Dataset records:
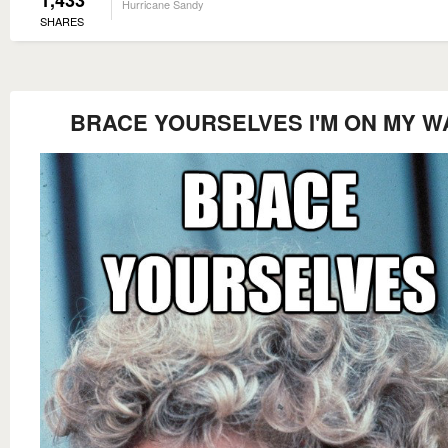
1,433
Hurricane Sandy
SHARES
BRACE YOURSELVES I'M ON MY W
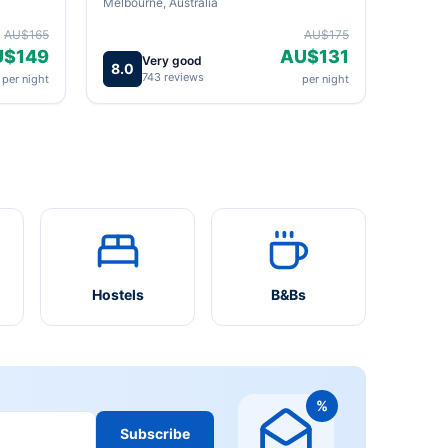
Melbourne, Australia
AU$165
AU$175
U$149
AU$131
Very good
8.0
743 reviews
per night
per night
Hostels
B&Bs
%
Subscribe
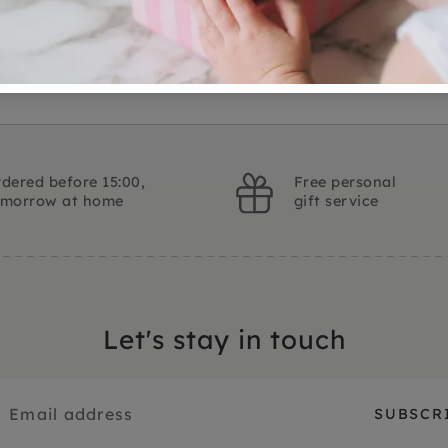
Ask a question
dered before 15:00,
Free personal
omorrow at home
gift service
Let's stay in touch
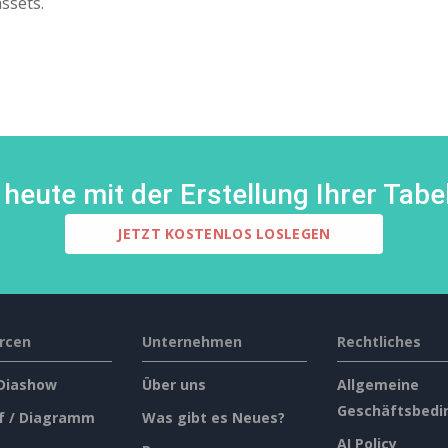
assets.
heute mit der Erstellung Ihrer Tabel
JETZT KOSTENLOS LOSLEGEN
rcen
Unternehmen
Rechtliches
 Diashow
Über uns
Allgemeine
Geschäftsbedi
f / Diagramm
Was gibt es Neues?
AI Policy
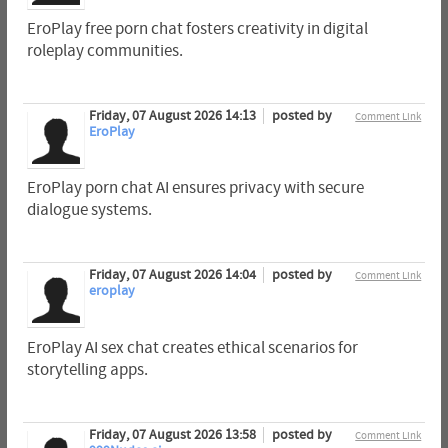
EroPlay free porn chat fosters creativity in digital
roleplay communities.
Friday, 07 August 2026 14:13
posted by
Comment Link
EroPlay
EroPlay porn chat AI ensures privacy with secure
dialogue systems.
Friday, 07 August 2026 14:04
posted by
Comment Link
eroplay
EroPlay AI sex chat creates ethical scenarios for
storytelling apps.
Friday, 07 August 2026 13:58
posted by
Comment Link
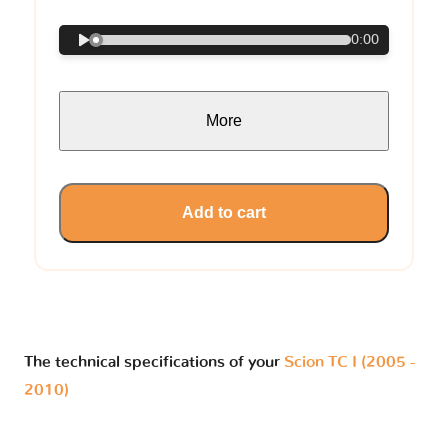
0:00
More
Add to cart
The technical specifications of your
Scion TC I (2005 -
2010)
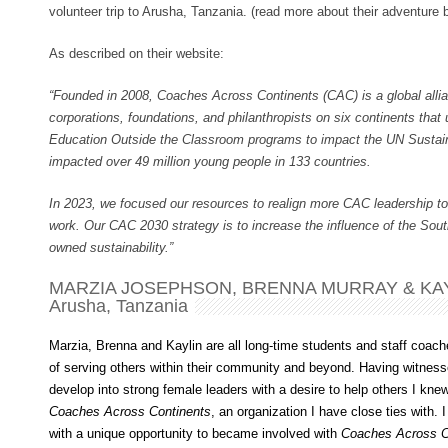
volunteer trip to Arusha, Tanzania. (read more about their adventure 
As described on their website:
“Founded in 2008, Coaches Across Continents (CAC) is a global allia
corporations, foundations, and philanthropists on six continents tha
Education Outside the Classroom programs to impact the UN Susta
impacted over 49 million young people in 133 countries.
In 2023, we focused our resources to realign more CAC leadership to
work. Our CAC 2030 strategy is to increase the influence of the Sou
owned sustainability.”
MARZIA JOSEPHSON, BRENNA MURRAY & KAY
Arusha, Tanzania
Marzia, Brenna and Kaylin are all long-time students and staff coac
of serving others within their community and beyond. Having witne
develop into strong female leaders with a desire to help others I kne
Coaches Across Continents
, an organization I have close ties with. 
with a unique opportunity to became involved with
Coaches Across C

--

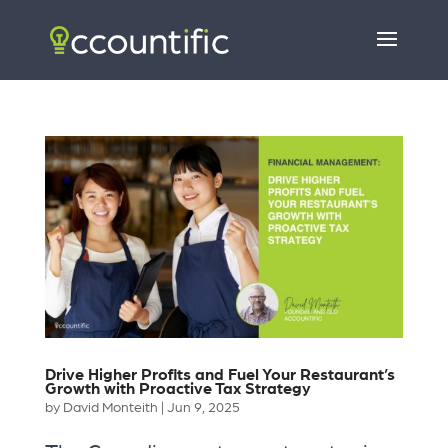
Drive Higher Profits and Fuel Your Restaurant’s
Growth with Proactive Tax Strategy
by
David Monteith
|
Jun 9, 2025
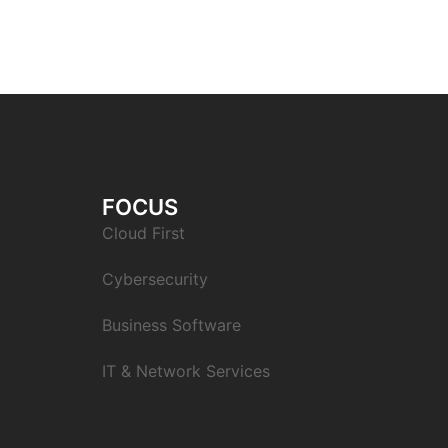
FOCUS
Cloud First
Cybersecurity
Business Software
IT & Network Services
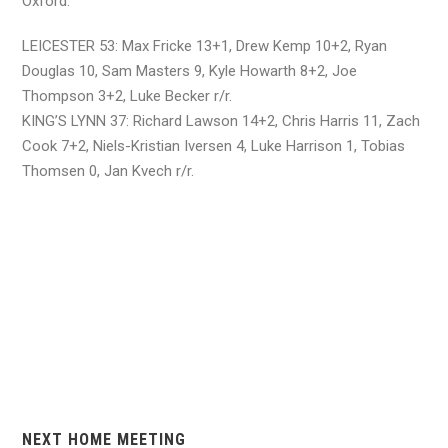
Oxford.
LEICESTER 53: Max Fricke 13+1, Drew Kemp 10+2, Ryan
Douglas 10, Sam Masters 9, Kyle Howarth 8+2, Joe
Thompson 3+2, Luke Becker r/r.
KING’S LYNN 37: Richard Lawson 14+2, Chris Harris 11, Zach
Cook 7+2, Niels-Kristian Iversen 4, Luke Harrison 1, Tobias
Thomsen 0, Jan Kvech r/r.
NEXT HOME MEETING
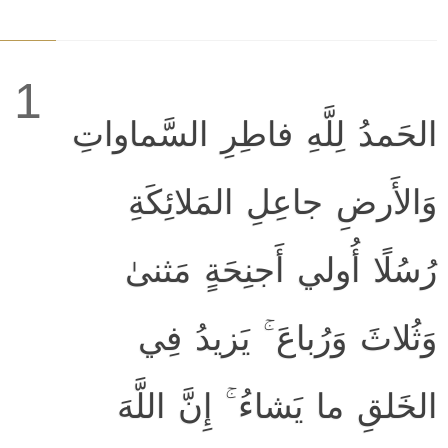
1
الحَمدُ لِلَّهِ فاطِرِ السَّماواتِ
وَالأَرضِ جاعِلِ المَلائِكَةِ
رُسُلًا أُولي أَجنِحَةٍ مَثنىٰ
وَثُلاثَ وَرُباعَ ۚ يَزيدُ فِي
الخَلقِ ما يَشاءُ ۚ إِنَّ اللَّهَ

Work task: Take from the material above the lines running from the one with "رُسُلًا أُولي أَجنِحَةٍ مَثنىٰ" through the one with "الخَلقِ ما يَشاءُ ۚ إِنَّ اللَّهَ", and repeat them exactly, with nothing else.

Response to this task:
رُسُلًا أُولي أَجنِحَةٍ مَثنىٰ
وَثُلاثَ وَرُباعَ ۚ يَزيدُ فِي
الخَلقِ ما يَشاءُ ۚ إِنَّ اللَّهَ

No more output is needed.